Log–log plots of CPU times on 20–60 dimensional instances

5 Conclusions

In this paper, we propose two DC decomposition based branch-and-bound algorithms, DC-BB algorithm and EBB algorithm, to find global solutions of box-constrained quadratic programming problems. The DC-BB algorithm is developed from a DC decomposition based quadratic convex relaxation, whose parameters are obtained from the solution of problem SDR. The EBB algorithm is based on an enhanced convex relaxation derived from the dual solution of problem DNN. We compare the performances of the proposed algorithms with the state-of-the-art algorithms, including the QUADPROGBB algorithm proposed by Chen and Burer, and the commercial solver BARON. Numerical results show that the EBB algorithm outperforms QUADPROGBB algorithm on the Basic Set, and a composed algorithm CP-BB, which adaptively switches between the DC-BB algorithm and the EBB algorithm depending on the size of the problem, performs more efficient than the QUADPROGBB algorithm and more robust than BARON on 20–60 dimensional test instances.
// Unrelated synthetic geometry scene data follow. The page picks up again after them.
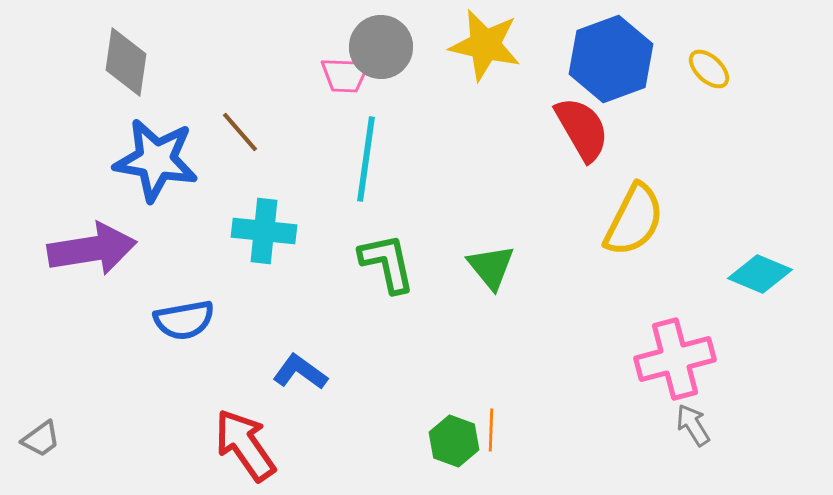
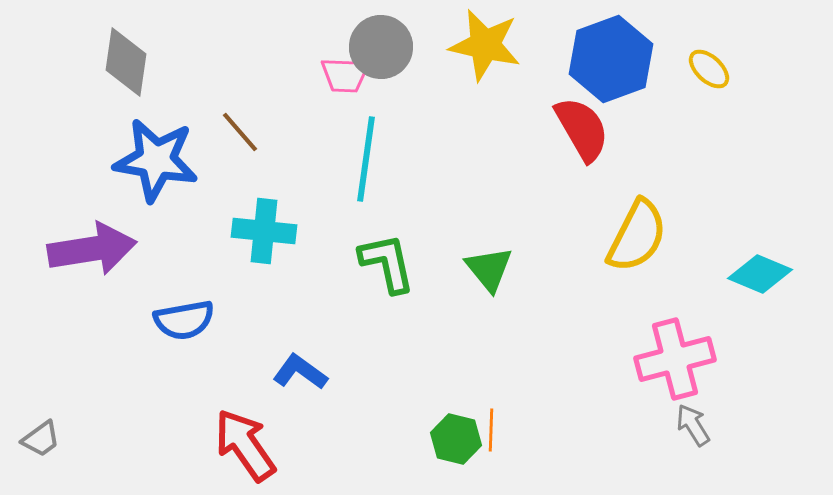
yellow semicircle: moved 3 px right, 16 px down
green triangle: moved 2 px left, 2 px down
green hexagon: moved 2 px right, 2 px up; rotated 6 degrees counterclockwise
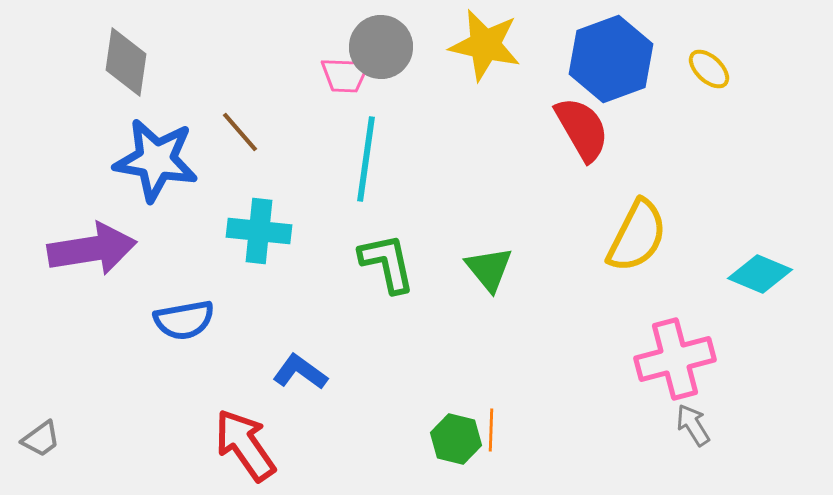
cyan cross: moved 5 px left
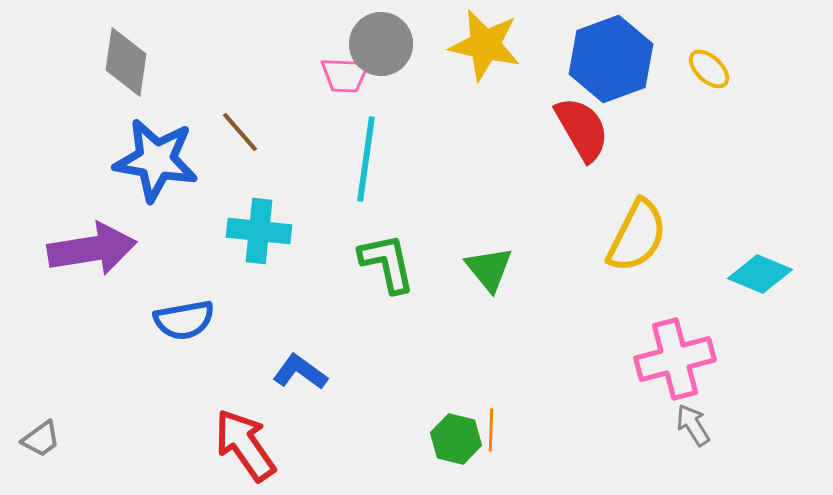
gray circle: moved 3 px up
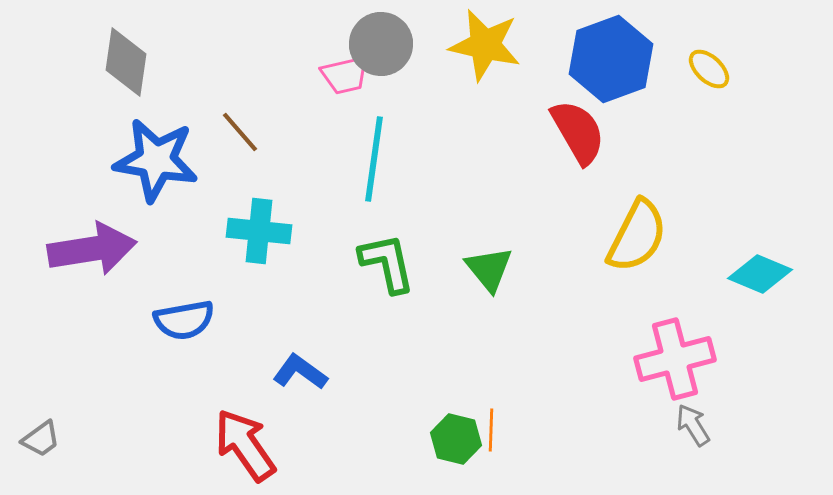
pink trapezoid: rotated 15 degrees counterclockwise
red semicircle: moved 4 px left, 3 px down
cyan line: moved 8 px right
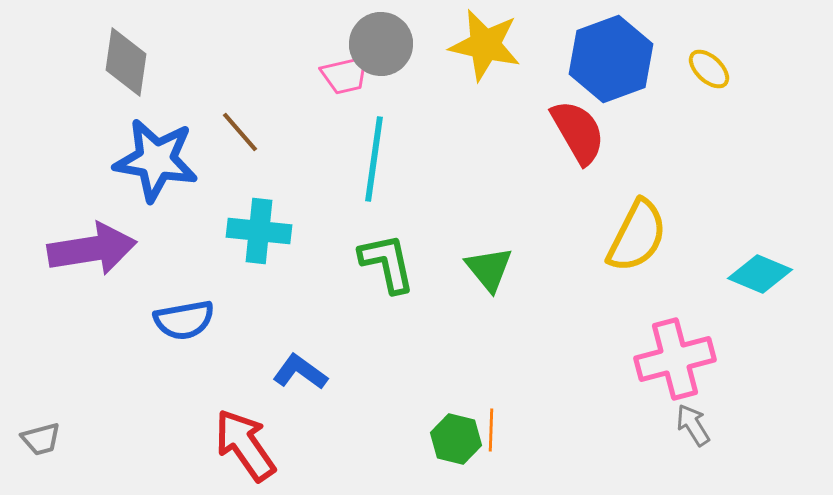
gray trapezoid: rotated 21 degrees clockwise
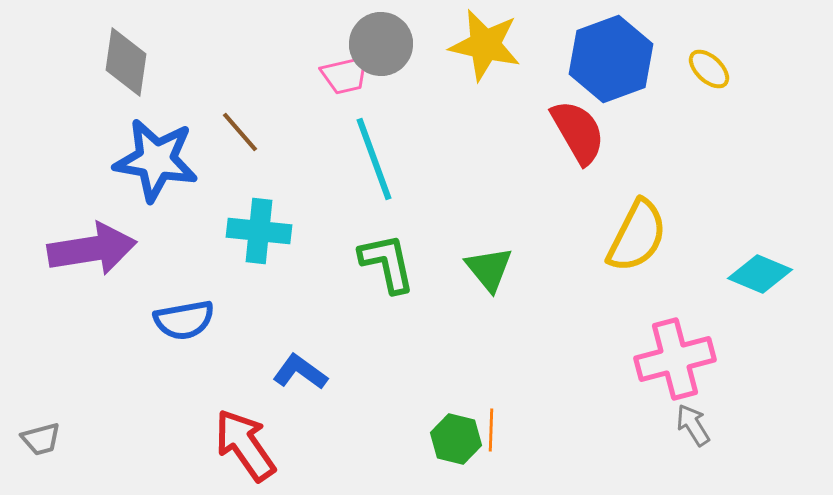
cyan line: rotated 28 degrees counterclockwise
An potential direction in our further research is to exploit more RLT inequalities, rather than only the nonnegativity inequalities \(X\geqslant 0\), to derive convex quadratic programming relaxations that can be tighter than Enhanced-\(\hbox {DCR}_{[l,u]}\). The remaining question is how to design efficient algorithms to solve the SDP\(+\)RLT relaxation. A specially designed augmented Lagrangian algorithm might be a suitable solution candidate.